Im Untersuchungsgefängnis La Farera in Lugano
Schweiz

Gibt es im Tessin bald eine Anzeigepflicht für kirchliche Straftäter?

Das Tessiner Kantonsparlament entscheidet im November über eine Anzeigepflicht von Straftaten im kirchlichen Umfeld. Auslöser der Debatte zu einer Gesetzesänderung war das Urteil im Prozess gegen einen Tessiner Priester im vergangenen August.

(woz) Konkret soll der Gesetzesartikel 7 im Gesetz über die katholische Kirche geändert werden, wie die Nachrichtenagentur Keystone-SDA jüngst berichtet hat.
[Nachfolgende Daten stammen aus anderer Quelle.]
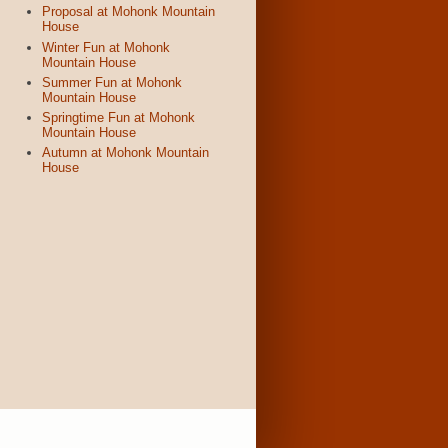
Proposal at Mohonk Mountain
House
Winter Fun at Mohonk
Mountain House
Summer Fun at Mohonk
Mountain House
Springtime Fun at Mohonk
Mountain House
Autumn at Mohonk Mountain
House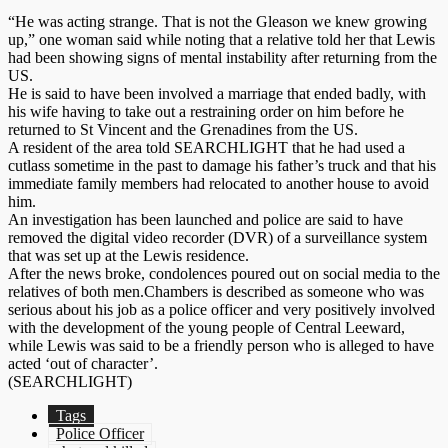
“He was acting strange. That is not the Gleason we knew growing
up,” one woman said while noting that a relative told her that Lewis
had been showing signs of mental instability after returning from the
US.
He is said to have been involved a marriage that ended badly, with
his wife having to take out a restraining order on him before he
returned to St Vincent and the Grenadines from the US.
A resident of the area told SEARCHLIGHT that he had used a
cutlass sometime in the past to damage his father’s truck and that his
immediate family members had relocated to another house to avoid
him.
An investigation has been launched and police are said to have
removed the digital video recorder (DVR) of a surveillance system
that was set up at the Lewis residence.
After the news broke, condolences poured out on social media to the
relatives of both men.Chambers is described as someone who was
serious about his job as a police officer and very positively involved
with the development of the young people of Central Leeward,
while Lewis was said to be a friendly person who is alleged to have
acted ‘out of character’.
(SEARCHLIGHT)
Tags
Police Officer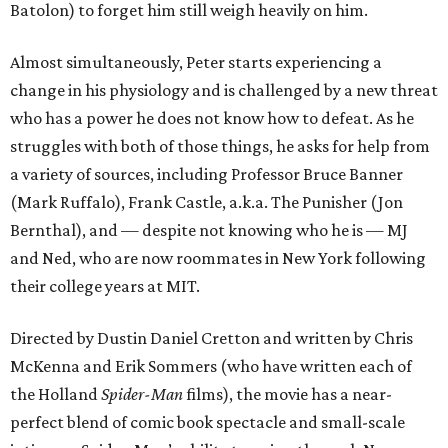
Batolon) to forget him still weigh heavily on him.
Almost simultaneously, Peter starts experiencing a
change in his physiology and is challenged by a new threat
who has a power he does not know how to defeat. As he
struggles with both of those things, he asks for help from
a variety of sources, including Professor Bruce Banner
(Mark Ruffalo), Frank Castle, a.k.a. The Punisher (Jon
Bernthal), and — despite not knowing who he is — MJ
and Ned, who are now roommates in New York following
their college years at MIT.
Directed by Dustin Daniel Cretton and written by Chris
McKenna and Erik Sommers (who have written each of
the Holland
Spider-Man
films), the movie has a near-
perfect blend of comic book spectacle and small-scale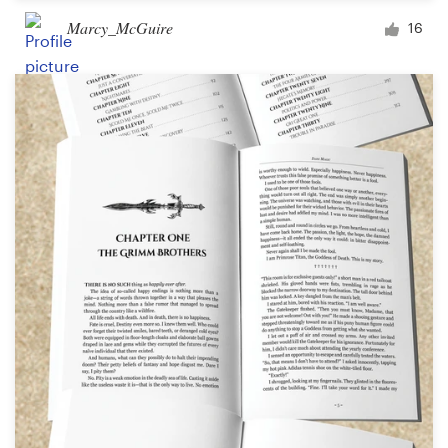
Marcy_McGuire
16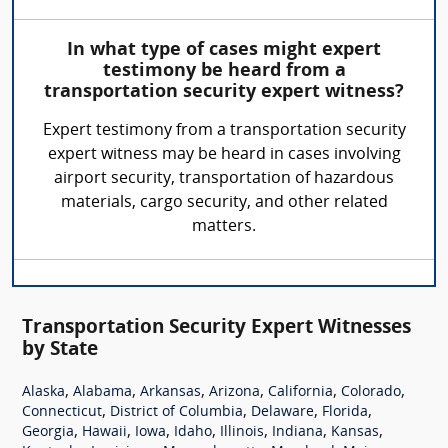
In what type of cases might expert
testimony be heard from a
transportation security expert witness?
Expert testimony from a transportation security
expert witness may be heard in cases involving
airport security, transportation of hazardous
materials, cargo security, and other related
matters.
Transportation Security Expert Witnesses
by State
,
,
,
,
,
,
Alaska
Alabama
Arkansas
Arizona
California
Colorado
,
,
,
,
Connecticut
District of Columbia
Delaware
Florida
,
,
,
,
,
,
,
Georgia
Hawaii
Iowa
Idaho
Illinois
Indiana
Kansas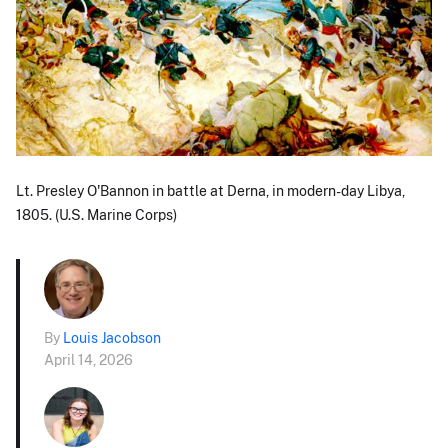
Lt. Presley O'Bannon in battle at Derna, in modern-day Libya,
1805. (U.S. Marine Corps)
By
Louis Jacobson
April 14, 2026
Der neu vorgeschlagene Gesetzesartikel sieht vor, dass jede Straftat eines Geistlichen beziehungsweise jeder Verdacht auf eine solche Straftat innert 30 Tagen der zivilen Justizbehörde gemeldet werden muss.

Priester wegen Missbrauchs angeklagt

Auslöser für die Gesetzesinitiative ist der Fall eines 55-jährigen Tessiner Priesters. Dieser war seit über einem Jahr inhaftiert und musste sich wegen sexueller Handlungen mit Minderjährigen verantworten, die zwischen 2015 und 2023 begangen wurden. Nach einem aufsehenerregenden Prozess wurde in Lugano der Geistliche diesen Sommer zu einer bedingten 18-monatigen Freiheitsstrafe verurteilt.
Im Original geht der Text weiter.